For these use-cases, Datapane provides a Blob API which allows you to upload files from any Python or CLI environment, and access them inside your scripts or through the CLI.

CLI

upload

Upload a file and return an id and a url which you can use to retrieve the blob.

datapane blob upload <name> <filename>

download

Download a blob and save it to a file.

datapane blob download <name> <filename> [--version=version]

Python

upload_df, upload_file, upload_obj

Parameters

All upload methods take the object to upload as the first parameter. Depending on the method, this can be a file path, DataFrame, or a Python object.

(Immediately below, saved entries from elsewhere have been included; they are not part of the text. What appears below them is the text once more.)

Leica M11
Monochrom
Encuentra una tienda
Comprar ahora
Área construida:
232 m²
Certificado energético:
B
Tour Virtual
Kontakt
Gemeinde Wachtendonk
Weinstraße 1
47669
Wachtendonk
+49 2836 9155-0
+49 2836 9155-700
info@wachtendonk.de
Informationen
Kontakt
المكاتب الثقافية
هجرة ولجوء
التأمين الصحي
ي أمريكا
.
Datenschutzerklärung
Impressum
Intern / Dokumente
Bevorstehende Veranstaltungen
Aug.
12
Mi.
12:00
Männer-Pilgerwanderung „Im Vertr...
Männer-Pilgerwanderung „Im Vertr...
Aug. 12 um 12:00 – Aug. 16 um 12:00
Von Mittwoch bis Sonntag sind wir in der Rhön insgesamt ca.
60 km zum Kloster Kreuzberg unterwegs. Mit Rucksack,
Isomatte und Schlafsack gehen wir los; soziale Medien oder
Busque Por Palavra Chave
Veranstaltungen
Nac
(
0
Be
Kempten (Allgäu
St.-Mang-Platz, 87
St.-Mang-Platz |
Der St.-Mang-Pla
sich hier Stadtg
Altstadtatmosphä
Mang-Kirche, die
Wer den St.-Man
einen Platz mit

All methods have the additional parameters:

Parameter

Description

Required

name

The value of your variable

True

visibility

The visibility setting (ORG, PRIVATE, or PUBLIC)

False

If you want other people in your organisation to make use of blobs you created in their scripts, you must set visibility to ORG

import datapane as dp
# Upload a DataFrame
b = dp.Blob.upload_df(df, name='my_df')
# Upload a file
b = dp.Blob.upload_file("~/my_dataset.csv", name='my_ds')
# Upload an object
b = dp.Blob.upload_obj([1,2,3], name='my_list')

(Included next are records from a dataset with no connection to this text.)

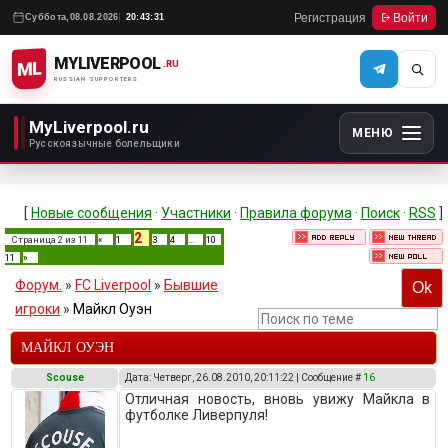
Регистрация
Войти
Суббота,
08.08.2026
20:43:31
MYLIVERPOOL
ML
.RU
RUSSIAN SUPPORTERS
MyLiverpool.ru
МЕНЮ
Русскоязычные болельщики
[
Новые сообщения
·
Участники
·
Правила форума
·
Поиск
·
RSS
]
2
Страница
2
из
11
«
1
3
4
…
10
11
»
Форум.
»
FC Liverpool
»
Бывшие
игроки
»
Майкл Оуэн
МАЙКЛ ОУЭН
Scouse
Дата: Четверг, 26.08.2010, 20:11:22 | Сообщение #
16
Отличная новость, вновь увижу Майкла в
футболке Ливерпуля!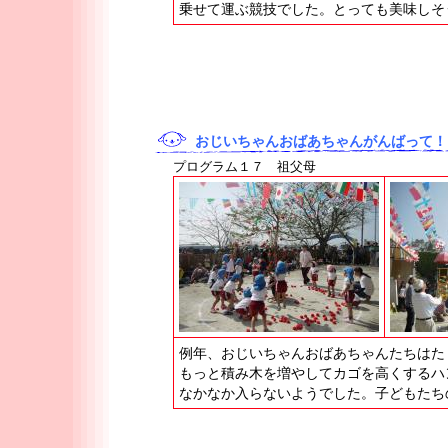
乗せて運ぶ競技でした。とっても美味しそ
おじいちゃんおばあちゃんがんばって！
プログラム１７ 祖父母
例年、おじいちゃんおばあちゃんたちはた
もっと積み木を増やしてカゴを高くするハ
なかなか入らないようでした。子どもたち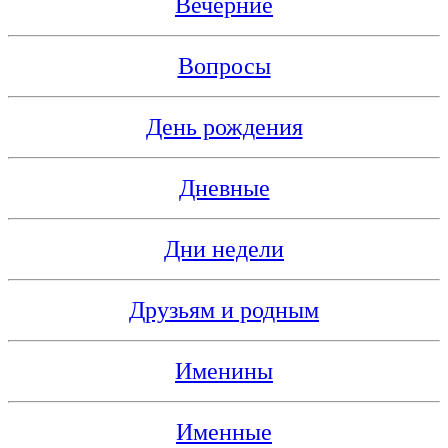
Вечерние
Вопросы
День рождения
Дневные
Дни недели
Друзьям и родным
Именины
Именные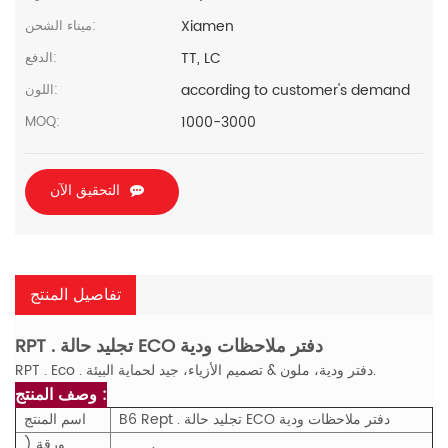
Xiamen
ميناء الشحن:
TT, LC
الدفع:
according to customer's demand
اللون:
1000-3000
MOQ:
التحقيق الآن
تفاصيل المنتج
RPT . تجليد حالة ECO دفتر ملاحظات ودية
RPT . Eco . دفتر ودية، ملون & تصميم الأزياء، جيد لحماية البيئة.
وصف المنتج :
B6 Rept . تجليد حالة ECO دفتر ملاحظات ودية
اسم المنتج
ورقة (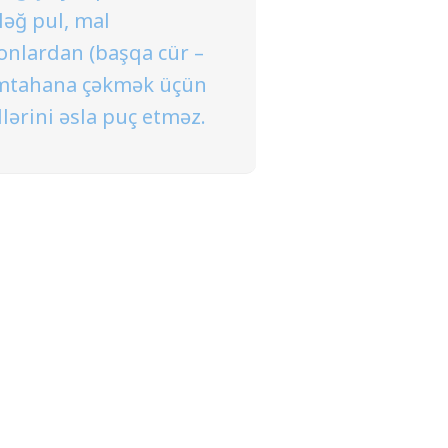
ləğ pul, mal
onlardan (başqa cür –
ə imtahana çəkmək üçün
lərini əsla puç etməz.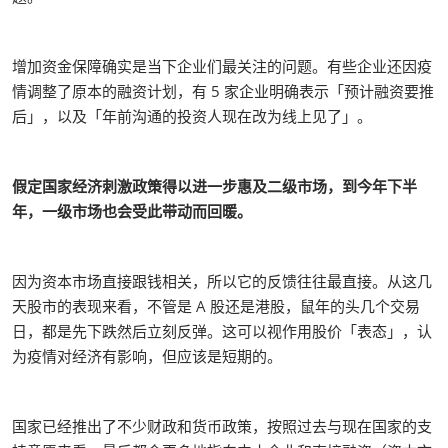
增加资金保障确实是当下企业们最关注的问题。有些企业还因疫
情调整了原本的融资计划，有 5 家企业明确表示「预计融资要推
后」，以及「年前沟通的投资人现在改为线上见了」。
假定国家经济刺激政策得以进一步惠及二级市场，到今年下半
年，一级市场也会受此带动而回暖。
因为资本市场直接跟钱相关，所以它的反馈往往最直接。从这几
天股市的表现来看，不管是 A 股还是港股，鼠年的头几个交易
日，都是先下跌然后立刻反弹。这可以视作用股价「表态」，认
为疫情对经济有影响，但应该是短期的。
国家已经推出了不少财政和货币政策，按照过去与现在国家的支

download_df, download_file, download_obj

Download a DataFrame, file, or object. All download operations have the following parameters:

Required

name

The name of your blob

True

version

The version of the blob to retrieve

False

owner

The owner of the blob.

False

If you want other people inside your organisation to run your scripts which access a blob which you created, you must specify yourself as the owner in this method. When someone runs your script, it runs under their name, and if you do not set an explicitly specify the owner , it will try and look for the blob under their name and fail.

dp.Blob.get(name='foo', owner='linus')
import datapane as dp
# Download a DataFrame
blob = dp.Blob.get(name="blob_id")
# Download a DataFrame
b = blob.download_df()
# Download a file
b = blob.download_file("~/my_dataset.csv")
# Download an object
b = blob.download_obj()

Share your Blob

You may wish to share your blob to others such as your teammates so that your team could work on the same dataframe, object, or file.

To enable sharing with the public, set visibility=PUBLIC when uploading your dataframe, file, or object to a blob.

dp.Blob.upload_df(df, name='myblob', visibility='PUBLIC')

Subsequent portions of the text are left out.